Oil spills into ocean or coastal waters can result in significant damage to the environment via pollution of aquatic ecosystems. Absorbents based on reduced graphene oxide (rGO) foams have the capacity to remove minor or major oil spills. However, conventional chemical synthesis of rGO often uses petrochemical precursors, potentially harmful chemicals, and requires special processing conditions that are expensive to maintain. In this work, an alternative cost-effective and environmentally friendly approach suitable for large-scale production of high-quality rGO directly from used cooking sunflower oil is discussed. Thus, produced flaky graphene structures are effective in absorbing used commercial sunflower oil and engine oil, via monolayer physisorption in the case of used sunflower and engine oils facilitated by van der Waals forces, π–π stacking and hydrophobic interactions, π-cation (H⁺) stacking and radical scavenging activities. From adsorption kinetic models, first-order kinetics provides a better fit for used sunflower oil adsorption (R² = 0.9919) and second-order kinetics provides a better fit for engine oil adsorption (R² = 0.9823). From intra-particle diffusion model, R² for USO is 0.9788 and EO is 0.9851, which indicates that both used sunflower and engine oils adsorption processes follow an intra-particle diffusion mechanism. This study confirms that waste-derived rGO could be used for environmental remediation.

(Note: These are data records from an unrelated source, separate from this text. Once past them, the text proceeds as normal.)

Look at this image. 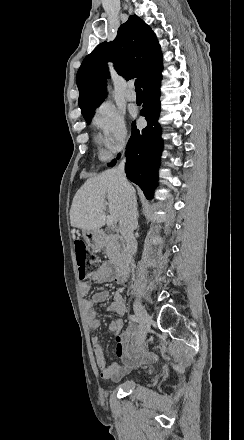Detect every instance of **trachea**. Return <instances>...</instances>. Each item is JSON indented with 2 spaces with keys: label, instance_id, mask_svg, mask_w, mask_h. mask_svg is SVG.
Returning a JSON list of instances; mask_svg holds the SVG:
<instances>
[{
  "label": "trachea",
  "instance_id": "3493384b",
  "mask_svg": "<svg viewBox=\"0 0 244 440\" xmlns=\"http://www.w3.org/2000/svg\"><path fill=\"white\" fill-rule=\"evenodd\" d=\"M141 87H142L141 79L140 78H136V80H135V90H136V92H142Z\"/></svg>",
  "mask_w": 244,
  "mask_h": 440
}]
</instances>
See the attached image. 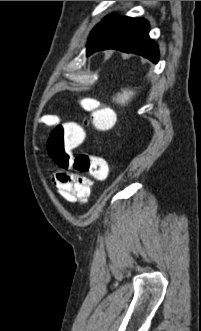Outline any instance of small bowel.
<instances>
[{
  "label": "small bowel",
  "mask_w": 201,
  "mask_h": 331,
  "mask_svg": "<svg viewBox=\"0 0 201 331\" xmlns=\"http://www.w3.org/2000/svg\"><path fill=\"white\" fill-rule=\"evenodd\" d=\"M59 122V116L53 114L44 115L39 120V124L44 127H53ZM52 181L58 193L67 202L85 203L90 196L92 180L85 175L74 174L62 169L53 174Z\"/></svg>",
  "instance_id": "1"
}]
</instances>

漏入海洋或沿海水域的油可能会因水生生态系统的污染而严重破坏环境。基于减少的氧化石墨烯（rGO）泡沫的吸收剂具有清除少量或大量漏油的能力。但是，rGO的常规化学合成方法经常使用石油化学前体，可能有害的化学物质，并且需要维护昂贵的特殊加工条件。在这项工作中，讨论了一种适用于直接从用过的烹饪葵花籽油直接大规模生产高质量rGO的替代成本有效且环保的方法。因此，在范德华力促进的废向日葵油和发动机油的情况下，通过单层物理吸附，制得的片状石墨烯结构可有效地吸收用过的商品向日葵油和发动机油，⁺）堆放和彻底清除活动。从吸附动力学模型来看，一级动力学可以更好地拟合用过的葵花籽油（R ²  = 0.9919），而二级动力学可以更好地拟合机油（R ²  = 0.9823）。根据颗粒内扩散模型，USO的R ²为0.9788，EO为0.9851，这表明用过的向日葵油和发动机油的吸附过程均遵循颗粒内扩散机制。这项研究证实，废物衍生的rGO可以用于环境修复。